In an effort to gain market share from full-suite CRM firms like Siebel and PeopleSoft, Chordiant Software is trying to be all things to all people. And, in an increasingly tough market for the smaller CRM vendors, its strategy could point to the means by which smaller firms might survive the current dip in IT spending.
Chordiant is integrating a string of recent acquisitions and product releases with its existing product portfolio. In this way, the Cupertino, California-based firm hopes to turn itself from a point CIM (customer interaction management) company into an enterprise-suite CRM vendor.
The firm's latest product releases are Collaborative Connect, CRM Web-collaboration software (for turning website visits into sales) and Unified Solution Builder (a software application designed to reduce the cost and complexity of CRM installations.) Both products are part of Chordiant's ongoing strategy to centralize customer and product data for the highly distributed business-to-consumer organizations it sells to. Just as importantly, the products broaden the range of customers Chordiant can sell and, subsequently, upsell to.
In March of this year, Chordiant completed the acquisition of marketing automation vendor, PrimeResponse. The result of the integration between Chordiant's CIM platform and PrimeResponse, called Marketing Director, was released in April. Then, in May, Chordiant paid $7.2 million for Java server technology from Action Point. Sales and service applications, called Selling Director and Dialog Interaction Server, were released on the back of this acquisition in June.
The idea is to use J2EE and XML to close the gap between CIM and CRM, and lend some real-life credibility to the marketing cliches of a "360-degree" understanding of a company's interaction with its customers. Typically, CIM vendors have tended to rely on a few APIs to major CRM players for this kind of integration. And while many CRM vendors offer inbound email management as part of their Web marketing products, they haven't really made any effort to centralize the data about these different kinds of customer interactions.
Chordiant is addressing this problem with an intensive sales and marketing campaign. CEO Sam Spadafora has set his firm an ambitious target for cash breakeven in the first half of 2002. For the second quarter of 2001, the firm posted net revenues of $18.5 million, up 151% from $7.4 million for the second quarter of 2000, and 42% from the first quarter of 2001. Chordiant had cash, cash equivalents and short-term investments worth a total of $62.5 million and deferred revenue worth $29.8 million at the end of the quarter.

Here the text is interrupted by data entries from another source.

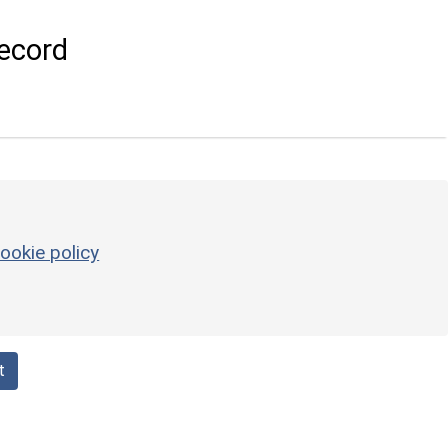
ecord
ookie policy
t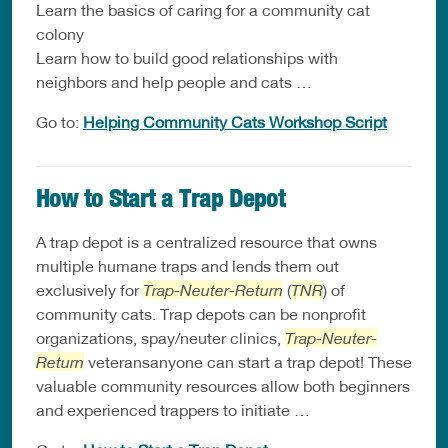
Learn the basics of caring for a community cat
colony
Learn how to build good relationships with
neighbors and help people and cats …
Go to:
Helping Community Cats Workshop Script
How to Start a Trap Depot
A trap depot is a centralized resource that owns
multiple humane traps and lends them out
exclusively for
Trap-Neuter-Return
(
TNR
) of
community cats. Trap depots can be nonprofit
organizations, spay/neuter clinics,
Trap-Neuter-
Return
veteransanyone can start a trap depot! These
valuable community resources allow both beginners
and experienced trappers to initiate …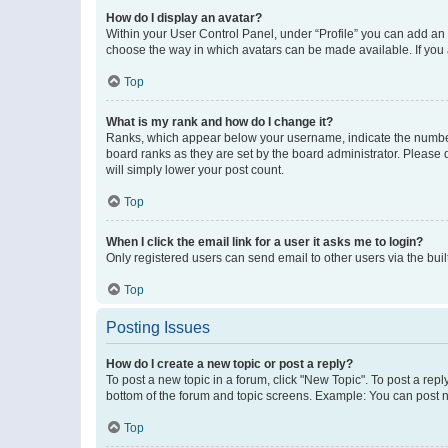
How do I display an avatar?
Within your User Control Panel, under “Profile” you can add an a
choose the way in which avatars can be made available. If you a
Top
What is my rank and how do I change it?
Ranks, which appear below your username, indicate the number o
board ranks as they are set by the board administrator. Please 
will simply lower your post count.
Top
When I click the email link for a user it asks me to login?
Only registered users can send email to other users via the buil
Top
Posting Issues
How do I create a new topic or post a reply?
To post a new topic in a forum, click "New Topic". To post a repl
bottom of the forum and topic screens. Example: You can post n
Top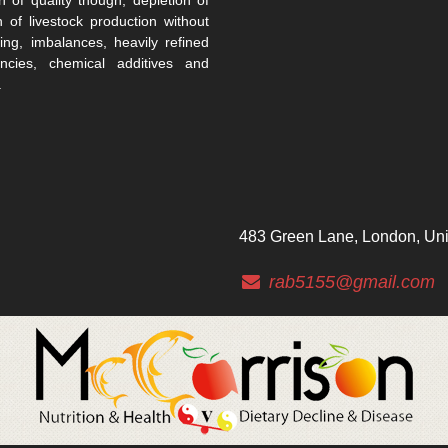
n of livestock production without
ing, imbalances, heavily refined
encies, chemical additives and
.
483 Green Lane, London, Un
rab5155@gmail.com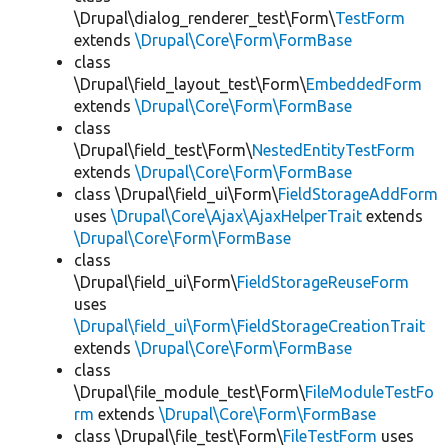
\Drupal\dialog_renderer_test\Form\
TestForm
extends
\Drupal\Core\Form\FormBase
class
\Drupal\field_layout_test\Form\
EmbeddedForm
extends
\Drupal\Core\Form\FormBase
class
\Drupal\field_test\Form\
NestedEntityTestForm
extends
\Drupal\Core\Form\FormBase
class \Drupal\field_ui\Form\
FieldStorageAddForm
uses
\Drupal\Core\Ajax\AjaxHelperTrait
extends
\Drupal\Core\Form\FormBase
class
\Drupal\field_ui\Form\
FieldStorageReuseForm
uses
\Drupal\field_ui\Form\FieldStorageCreationTrait
extends
\Drupal\Core\Form\FormBase
class
\Drupal\file_module_test\Form\
FileModuleTestFo
rm
extends
\Drupal\Core\Form\FormBase
class \Drupal\file_test\Form\
FileTestForm
uses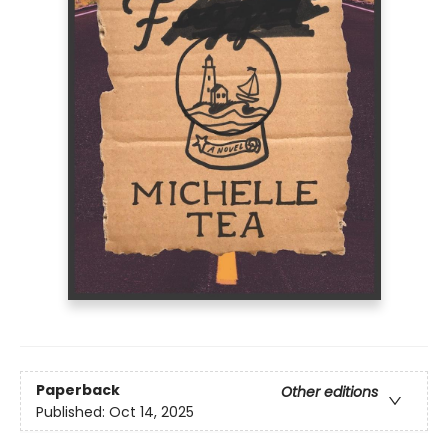
Paperback
Other editions
Published:
Oct 14, 2025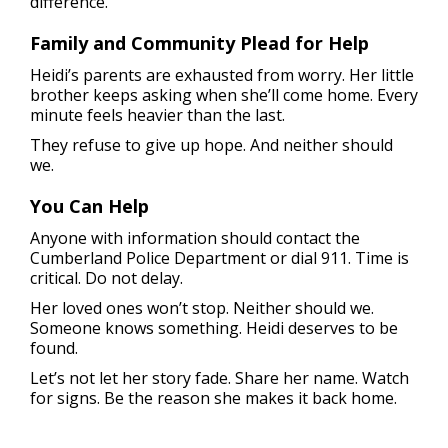
difference.
Family and Community Plead for Help
Heidi’s parents are exhausted from worry. Her little
brother keeps asking when she’ll come home. Every
minute feels heavier than the last.
They refuse to give up hope. And neither should
we.
You Can Help
Anyone with information should contact the
Cumberland Police Department or dial 911. Time is
critical. Do not delay.
Her loved ones won’t stop. Neither should we.
Someone knows something. Heidi deserves to be
found.
Let’s not let her story fade. Share her name. Watch
for signs. Be the reason she makes it back home.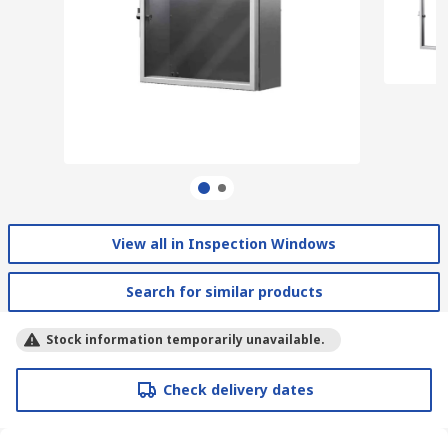
View all in Inspection Windows
Search for similar products
Stock information temporarily unavailable.
Check delivery dates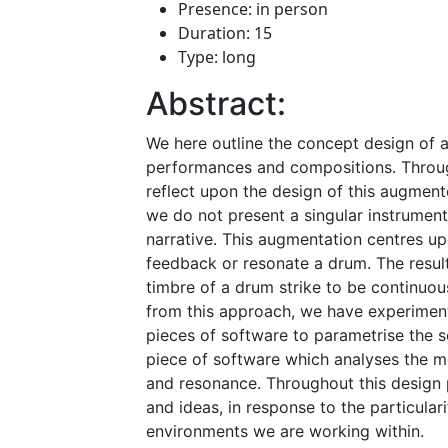
Presence: in person
Duration: 15
Type: long
Abstract:
We here outline the concept design of a
performances and compositions. Through
reflect upon the design of this augmen
we do not present a singular instrumen
narrative. This augmentation centres up
feedback or resonate a drum. The resul
timbre of a drum strike to be continuo
from this approach, we have experimen
pieces of software to parametrise the 
piece of software which analyses the m
and resonance. Throughout this design 
and ideas, in response to the particular
environments we are working within.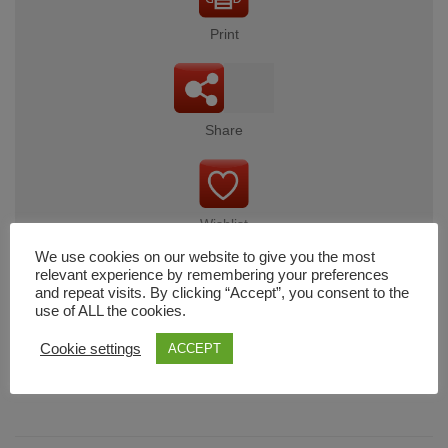
Print
Share
Wishlist
We use cookies on our website to give you the most
relevant experience by remembering your preferences
and repeat visits. By clicking “Accept”, you consent to the
use of ALL the cookies.
Cart
Cookie settings
ACCEPT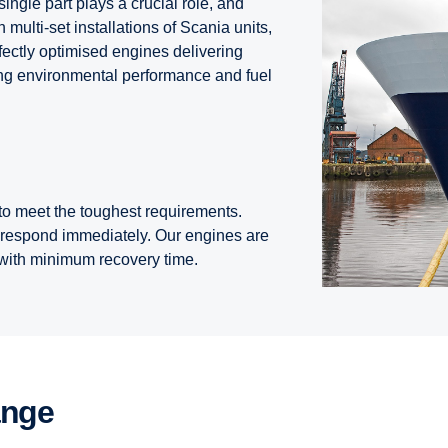
ingle part plays a crucial role, and
multi-set installations of Scania units,
rfectly optimised engines delivering
ding environmental performance and fuel
o meet the toughest requirements.
 respond immediately. Our engines are
, with minimum recovery time.
ange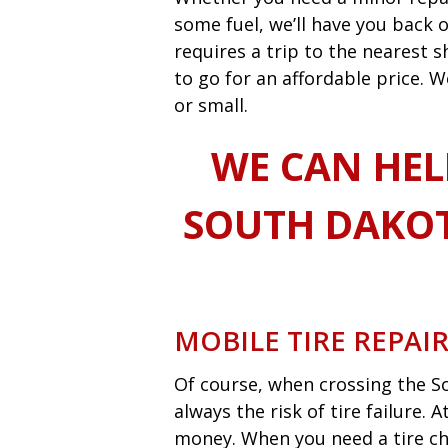
some fuel, we’ll have you back o
requires a trip to the nearest
to go for an affordable price. W
or small.
WE CAN HEL
SOUTH DAKOT
MOBILE TIRE REPAI
Of course, when crossing the So
always the risk of tire failure.
money. When you need a tire ch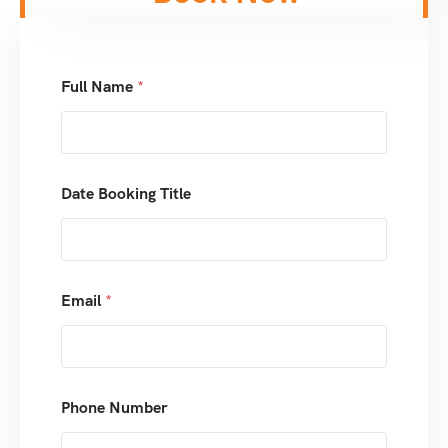
Full Name
*
Date Booking Title
Email
*
Phone Number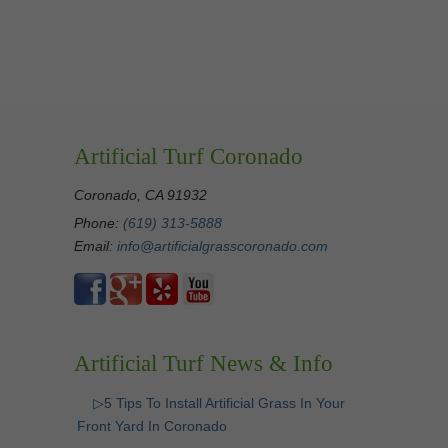
Artificial Turf Coronado
Coronado, CA 91932
Phone:
(619) 313-5888
Email:
info@artificialgrasscoronado.com
Artificial Turf News & Info
▷5 Tips To Install Artificial Grass In Your
Front Yard In Coronado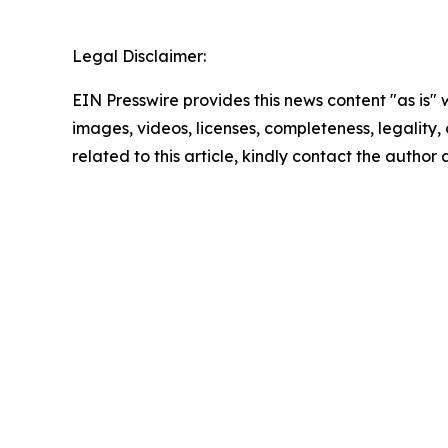
Legal Disclaimer:
EIN Presswire provides this news content "as is" 
images, videos, licenses, completeness, legality, o
related to this article, kindly contact the author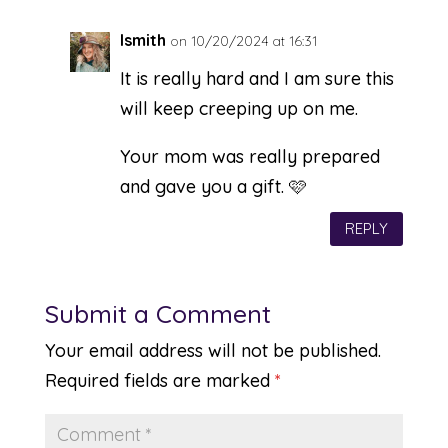
lsmith
on 10/20/2024 at 16:31
It is really hard and I am sure this
will keep creeping up on me.
Your mom was really prepared
and gave you a gift. 🩷
REPLY
Submit a Comment
Your email address will not be published.
Required fields are marked
*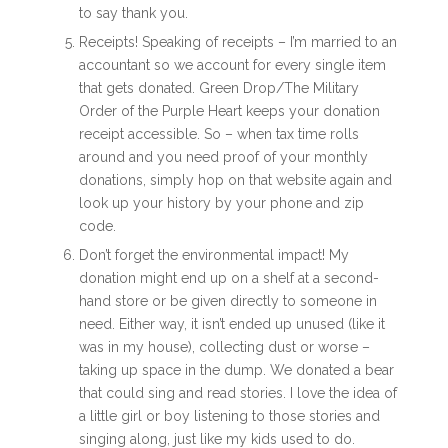
to say thank you.
Receipts! Speaking of receipts – I’m married to an
accountant so we account for every single item
that gets donated. Green Drop/The Military
Order of the Purple Heart keeps your donation
receipt accessible. So – when tax time rolls
around and you need proof of your monthly
donations, simply hop on that website again and
look up your history by your phone and zip
code.
Don’t forget the environmental impact! My
donation might end up on a shelf at a second-
hand store or be given directly to someone in
need. Either way, it isn’t ended up unused (like it
was in my house), collecting dust or worse –
taking up space in the dump. We donated a bear
that could sing and read stories. I love the idea of
a little girl or boy listening to those stories and
singing along, just like my kids used to do.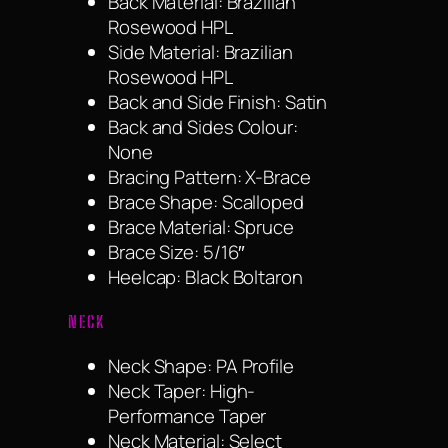
Back Material: Brazilian
Rosewood HPL
Side Material: Brazilian
Rosewood HPL
Back and Side Finish: Satin
Back and Sides Colour:
None
Bracing Pattern: X-Brace
Brace Shape: Scalloped
Brace Material: Spruce
Brace Size: 5/16″
Heelcap: Black Boltaron
NECK
Neck Shape: PA Profile
Neck Taper: High-
Performance Taper
Neck Material: Select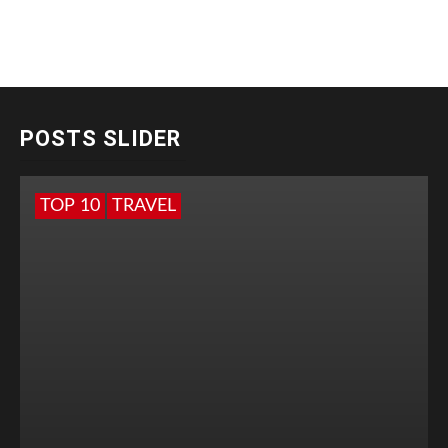
POSTS SLIDER
TOP 10
TRAVEL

CRM market leader Siebel is still selling software in tough market conditions, while smaller competitors bleat about IT-spending postponements. Chordiant obviously believes that a broader product portfolio, married with the ability to integrate those products with customers' existing legacy systems, will help it emulate its biggest competitor. Many smaller CRM players have been pushing the "think big, start small" mantra for CRM installations in a difficult market, but Chordiant now appears to have the technological clout to back this up.
Still, much depends on Chordiant's ability to convince the largely conservative European banking and telecom community on which it relies for so much of its business that its products really do offer a comparatively pain-free installation proposition and return on investment. Chordiant added 12 customers during the second quarter of 2001, and its customer-acquisition rate needs to ramp up significantly to achieve the "me too" critical mass necessary among the industry verticals it addresses. Otherwise, Chordiant's ambitious fiscal targets could prove difficult to reach.